Habitat conservation programs in California’s Central Valley might be helping the area’s wintering ducks maintain better body conditions than they had in the past.
As part of a recent study published in the Journal of Wildlife Management, researchers compared body mass of dabbling ducks harvested by hunters in the Central Valley from 1979-1993 with those from 2006-2008. Their goal was to determine if the Central Valley Joint Venture conservation program that came about after the 1986 North American Waterfowl Management Plan had any influence on the ducks’ body condition. The management plan was created as a joint effort between the United States, Canada and Mexico to restore waterfowl habitat that had been lost over time to a level that is adequate to maintain healthy populations of waterfowl throughout North America.
As part of the Central Valley Joint Venture, managers restored thousands of acres of wetlands and promoted better agricultural practices such as flooding rather than burning or plowing rice stubble post-harvest. However, biologists hadn’t yet studied the impacts of these habitat improvements on waterfowl and other wetland species in the area, according to Joseph Fleskes, a wildlife research biologist at the Dixon, California Field Station of the USGS Western Ecological Research Center and lead author of the study.

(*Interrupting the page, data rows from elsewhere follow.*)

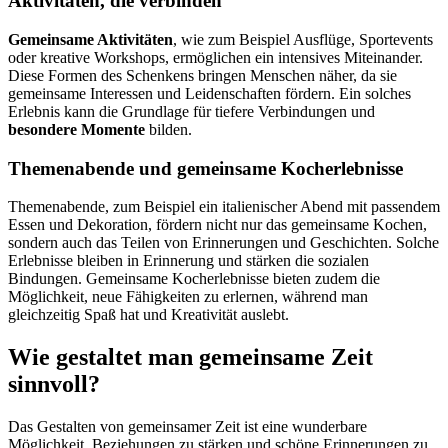
Aktivitäten, die verbinden
Gemeinsame Aktivitäten
, wie zum Beispiel Ausflüge, Sportevents
oder kreative Workshops, ermöglichen ein intensives Miteinander.
Diese Formen des Schenkens bringen Menschen näher, da sie
gemeinsame Interessen und Leidenschaften fördern. Ein solches
Erlebnis kann die Grundlage für tiefere Verbindungen und
besondere Momente
bilden.
Themenabende und gemeinsame Kocherlebnisse
Themenabende, zum Beispiel ein italienischer Abend mit passendem
Essen und Dekoration, fördern nicht nur das gemeinsame Kochen,
sondern auch das Teilen von Erinnerungen und Geschichten. Solche
Erlebnisse bleiben in Erinnerung und stärken die sozialen
Bindungen. Gemeinsame Kocherlebnisse bieten zudem die
Möglichkeit, neue Fähigkeiten zu erlernen, während man
gleichzeitig Spaß hat und Kreativität auslebt.
Wie gestaltet man gemeinsame Zeit
sinnvoll?
Das Gestalten von gemeinsamer Zeit ist eine wunderbare
Möglichkeit, Beziehungen zu stärken und schöne Erinnerungen zu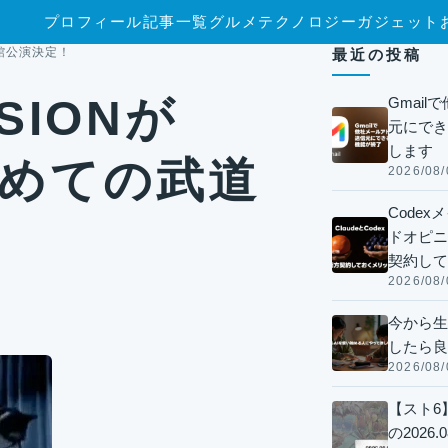
プロフィール
記事一覧
グルメ
テクノロジー
ガジェット
武道館公演決定！
最近の投稿
SSIONが
Gmai
元にでき
します
初めての武道
2026/08/
Code
ドオピニオ
契約して
2026/08/
今から生
したら良
2026/08/
【スト6
の2026.0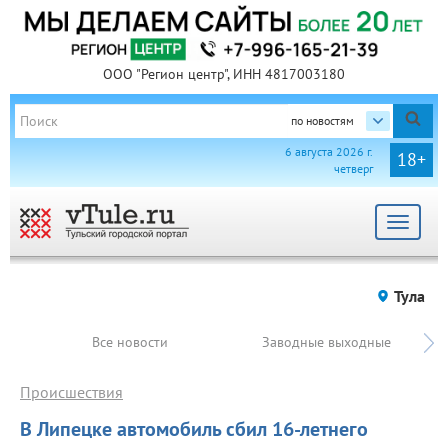
ООО "Регион центр", ИНН 4817003180
по новостям
6 августа 2026 г.
18+
четверг
Toggle
navigat
Тула
Все новости
Заводные выходные
Происшествия
В Липецке автомобиль сбил 16-летнего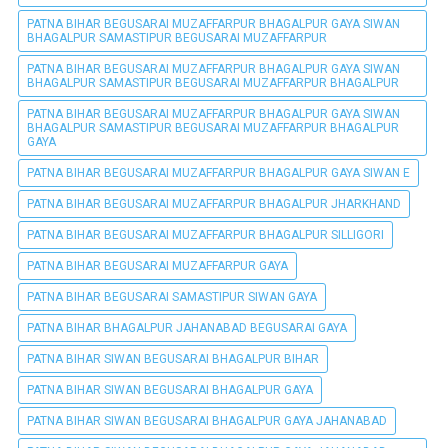
PATNA BIHAR BEGUSARAI MUZAFFARPUR BHAGALPUR GAYA SIWAN
BHAGALPUR SAMASTIPUR BEGUSARAI MUZAFFARPUR
PATNA BIHAR BEGUSARAI MUZAFFARPUR BHAGALPUR GAYA SIWAN
BHAGALPUR SAMASTIPUR BEGUSARAI MUZAFFARPUR BHAGALPUR
PATNA BIHAR BEGUSARAI MUZAFFARPUR BHAGALPUR GAYA SIWAN
BHAGALPUR SAMASTIPUR BEGUSARAI MUZAFFARPUR BHAGALPUR
GAYA
PATNA BIHAR BEGUSARAI MUZAFFARPUR BHAGALPUR GAYA SIWAN E
PATNA BIHAR BEGUSARAI MUZAFFARPUR BHAGALPUR JHARKHAND
PATNA BIHAR BEGUSARAI MUZAFFARPUR BHAGALPUR SILLIGORI
PATNA BIHAR BEGUSARAI MUZAFFARPUR GAYA
PATNA BIHAR BEGUSARAI SAMASTIPUR SIWAN GAYA
PATNA BIHAR BHAGALPUR JAHANABAD BEGUSARAI GAYA
PATNA BIHAR SIWAN BEGUSARAI BHAGALPUR BIHAR
PATNA BIHAR SIWAN BEGUSARAI BHAGALPUR GAYA
PATNA BIHAR SIWAN BEGUSARAI BHAGALPUR GAYA JAHANABAD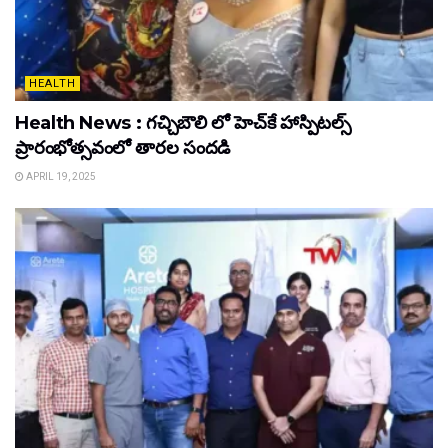
HEALTH
Health News : గచ్చిబౌలి లో హెచ్‌కే హాస్పిటల్స్
ప్రారంభోత్సవంలో తారల సందడి
APRIL 19, 2025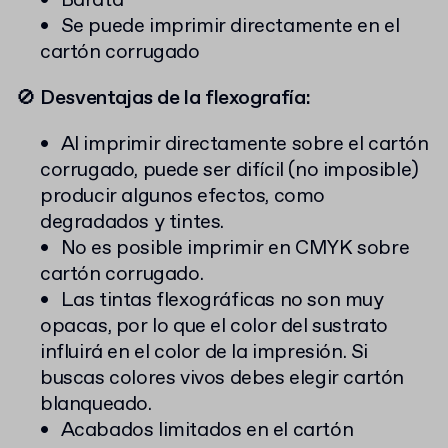
Barata
Se puede imprimir directamente en el
cartón corrugado
🚫
Desventajas de la flexografía:
Al imprimir directamente sobre el cartón
corrugado, puede ser difícil (no imposible)
producir algunos efectos, como
degradados y tintes.
No es posible imprimir en CMYK sobre
cartón corrugado.
Las tintas flexográficas no son muy
opacas, por lo que el color del sustrato
influirá en el color de la impresión. Si
buscas colores vivos debes elegir cartón
blanqueado.
Acabados limitados en el cartón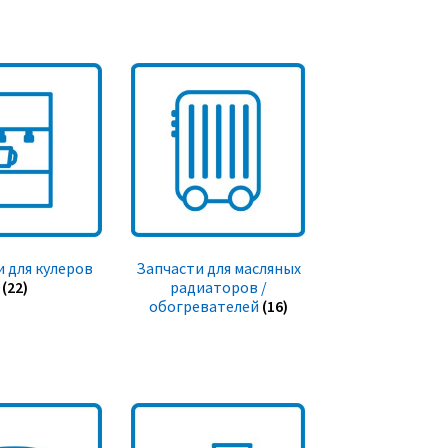
 для кулеров
Запчасти для масляных
(22)
радиаторов /
обогревателей
(16)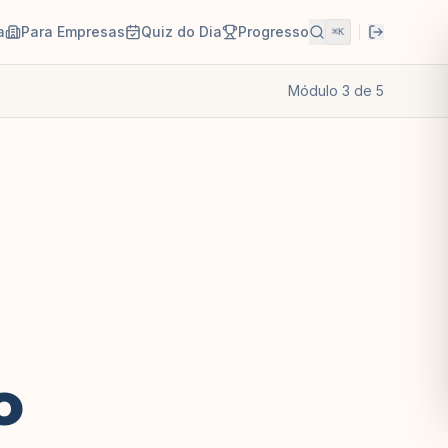
a
Para Empresas
Quiz do Dia
Progresso
⌘K
Módulo
3
de
5
o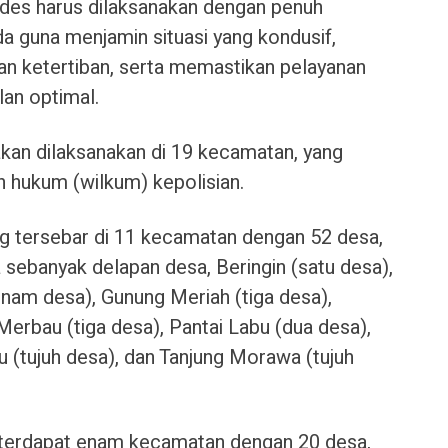
kades harus dilaksanakan dengan penuh
 guna menjamin situasi yang kondusif,
an ketertiban, serta memastikan pelayanan
lan optimal.
kan dilaksanakan di 19 kecamatan, yang
h hukum (wilkum) kepolisian.
ng tersebar di 11 kecamatan dengan 52 desa,
sebanyak delapan desa, Beringin (satu desa),
(enam desa), Gunung Meriah (tiga desa),
rbau (tiga desa), Pantai Labu (dua desa),
u (tujuh desa), dan Tanjung Morawa (tujuh
terdapat enam kecamatan dengan 20 desa,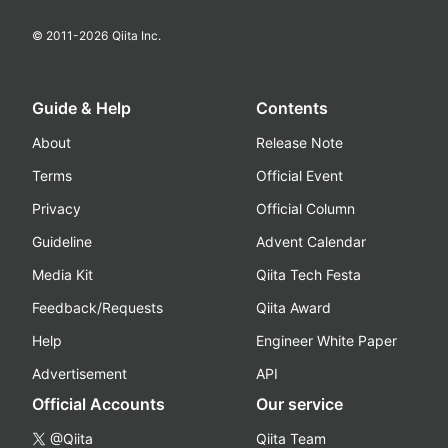
© 2011-
2026
Qiita Inc.
Guide & Help
Contents
About
Release Note
Terms
Official Event
Privacy
Official Column
Guideline
Advent Calendar
Media Kit
Qiita Tech Festa
Feedback/Requests
Qiita Award
Help
Engineer White Paper
Advertisement
API
Official Accounts
Our service
@Qiita
Qiita Team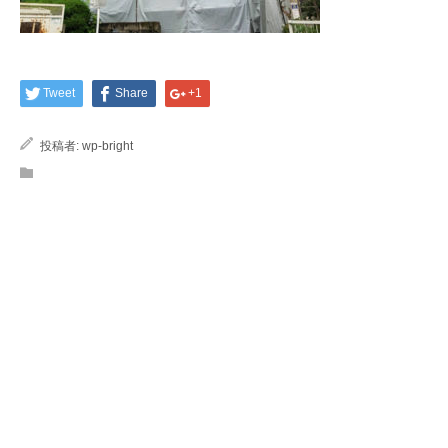
Tweet
Share
+1
投稿者:
wp-bright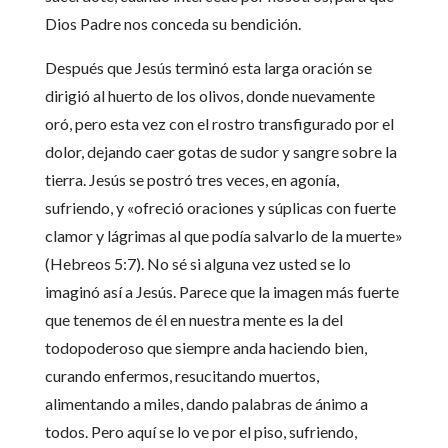
Dios Padre nos conceda su bendición.
Después que Jesús terminó esta larga oración se
dirigió al huerto de los olivos, donde nuevamente
oró, pero esta vez con el rostro transfigurado por el
dolor, dejando caer gotas de sudor y sangre sobre la
tierra. Jesús se postró tres veces, en agonía,
sufriendo, y «ofreció oraciones y súplicas con fuerte
clamor y lágrimas al que podía salvarlo de la muerte»
(Hebreos 5:7). No sé si alguna vez usted se lo
imaginó así a Jesús. Parece que la imagen más fuerte
que tenemos de él en nuestra mente es la del
todopoderoso que siempre anda haciendo bien,
curando enfermos, resucitando muertos,
alimentando a miles, dando palabras de ánimo a
todos. Pero aquí se lo ve por el piso, sufriendo,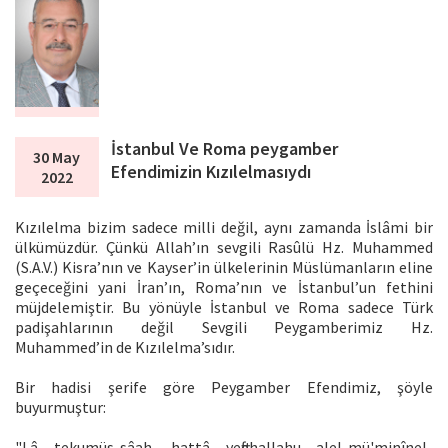
İstanbul Ve Roma peygamber
30 May
Efendimizin Kızılelmasıydı
2022
Kızılelma bizim sadece milli değil, aynı zamanda İslâmi bir
ülkümüzdür. Çünkü Allah’ın sevgili Rasûlü Hz. Muhammed
(S.A.V.) Kisra’nın ve Kayser’in ülkelerinin Müslümanların eline
geçeceğini yani İran’ın, Roma’nın ve İstanbul’un fethini
müjdelemiştir. Bu yönüyle İstanbul ve Roma sadece Türk
padişahlarının değil Sevgili Peygamberimiz Hz.
Muhammed’in de Kızılelma’sıdır.
Bir hadisi şerife göre Peygamber Efendimiz, şöyle
buyurmuştur:
"Lâ tekumüs-sâah, hattâ yeftehallahu alel-mü'minînel-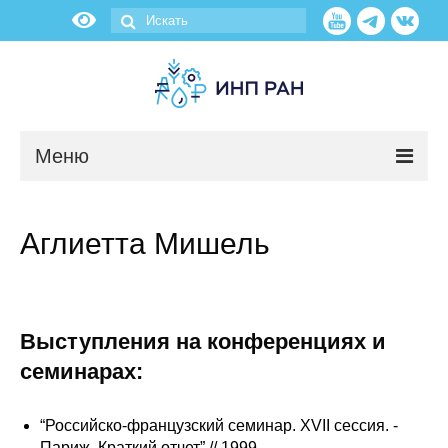
Меню
Новости
Аглиетта Мишель
О нас
Об институте
Выступления на конференциях и
Научные подразделения
семинарах:
Администрация
“Российско-французский семинар. XVII сессия. -
Париж. Краткий отчет” // 1999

After comparing the data, Fleskes and his colleagues found dabbling duck body mass was greater in 2006-2008 than in 1979-1993. “We can’t say it was a definite cause and effect, but we found improved habitat led to improved winter body condition, especially for duck species that are primarily seed eaters during winter such as pintails (Anas acuta), mallards (Anas platyrhynchos) and American wigeon (Anas americana),” he said. “Their body mass increased quite a bit.”
Fleskes and his colleagues continued to study dabbling ducks in the Central Valley during the last two winters to determine how California’s recent drought has impacted their body condition. Although there was near-normal precipitation in parts of the Central Valley in this most recent winter, lower than normal precipitation in prior years means less water in reservoirs, resulting in less than normal amounts of habitat, he said. According to Fleskes, preliminary results indicate slightly lower body mass in the last two drought winters than during 2006-2008, but it was still better than the condition of ducks, even in fairly wet years, during the 1970s and 1980s. “We haven’t drought-proofed the area, but we’ve made some pretty good improvements in the right direction to maintain habitat that’s critical for waterfowl and other wetland-dependent wildlife,” he said.